Assigned task:
Which lines below contain the word "Güter"? Copy each one.

Provided records:
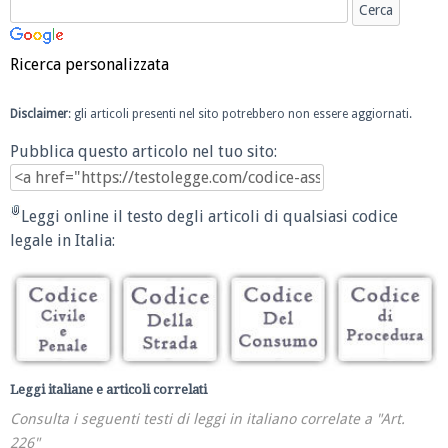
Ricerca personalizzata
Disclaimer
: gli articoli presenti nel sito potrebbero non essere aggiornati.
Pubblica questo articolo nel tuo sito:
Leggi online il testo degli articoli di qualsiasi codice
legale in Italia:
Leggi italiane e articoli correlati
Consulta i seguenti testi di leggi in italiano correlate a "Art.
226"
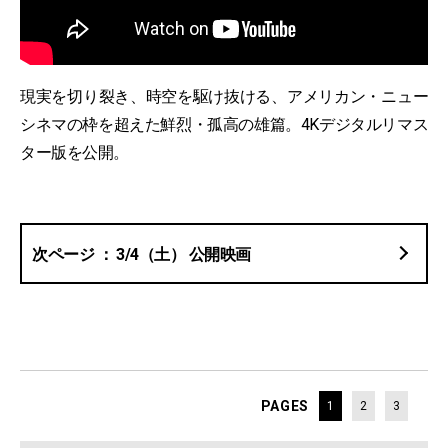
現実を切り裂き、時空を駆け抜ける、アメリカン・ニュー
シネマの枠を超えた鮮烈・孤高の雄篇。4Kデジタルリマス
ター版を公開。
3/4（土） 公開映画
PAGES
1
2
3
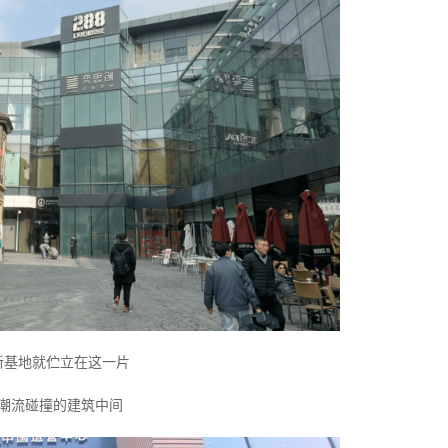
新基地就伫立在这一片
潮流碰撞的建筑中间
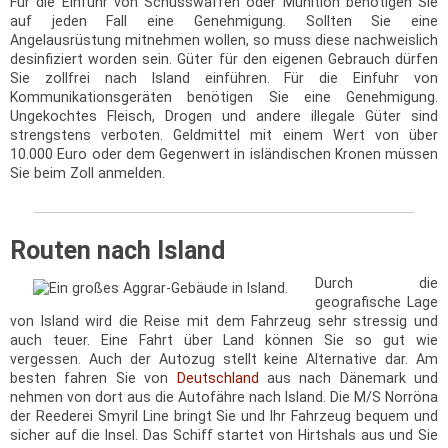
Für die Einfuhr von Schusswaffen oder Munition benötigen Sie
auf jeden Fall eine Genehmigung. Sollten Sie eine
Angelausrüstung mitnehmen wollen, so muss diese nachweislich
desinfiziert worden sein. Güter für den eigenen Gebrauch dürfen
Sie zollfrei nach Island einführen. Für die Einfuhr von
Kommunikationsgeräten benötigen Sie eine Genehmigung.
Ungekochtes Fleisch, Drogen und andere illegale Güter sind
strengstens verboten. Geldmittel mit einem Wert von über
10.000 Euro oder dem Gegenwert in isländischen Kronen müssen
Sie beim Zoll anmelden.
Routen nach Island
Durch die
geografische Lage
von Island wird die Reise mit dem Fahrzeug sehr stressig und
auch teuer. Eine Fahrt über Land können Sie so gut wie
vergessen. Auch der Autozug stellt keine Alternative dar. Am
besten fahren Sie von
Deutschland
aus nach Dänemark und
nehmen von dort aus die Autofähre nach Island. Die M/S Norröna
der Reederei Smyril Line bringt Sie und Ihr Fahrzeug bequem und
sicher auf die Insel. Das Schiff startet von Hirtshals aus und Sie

--

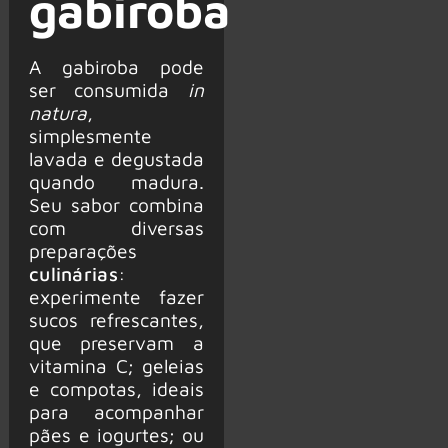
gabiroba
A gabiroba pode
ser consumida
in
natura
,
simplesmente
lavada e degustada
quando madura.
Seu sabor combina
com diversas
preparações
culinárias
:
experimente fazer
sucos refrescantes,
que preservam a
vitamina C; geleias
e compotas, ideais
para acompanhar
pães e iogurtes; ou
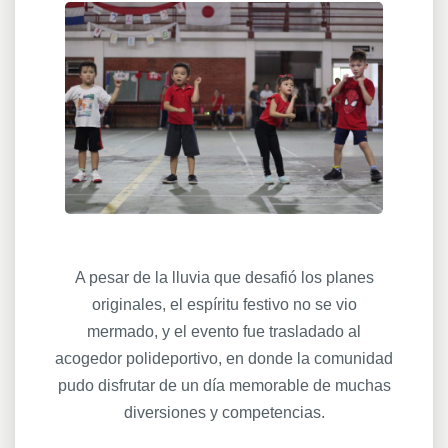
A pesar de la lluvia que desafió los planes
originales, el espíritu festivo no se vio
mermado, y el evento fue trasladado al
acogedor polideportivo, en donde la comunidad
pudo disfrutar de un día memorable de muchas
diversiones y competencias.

Solution for this problem:
desinfiziert worden sein. Güter für den eigenen Gebrauch dürfen
Ungekochtes Fleisch, Drogen und andere illegale Güter sind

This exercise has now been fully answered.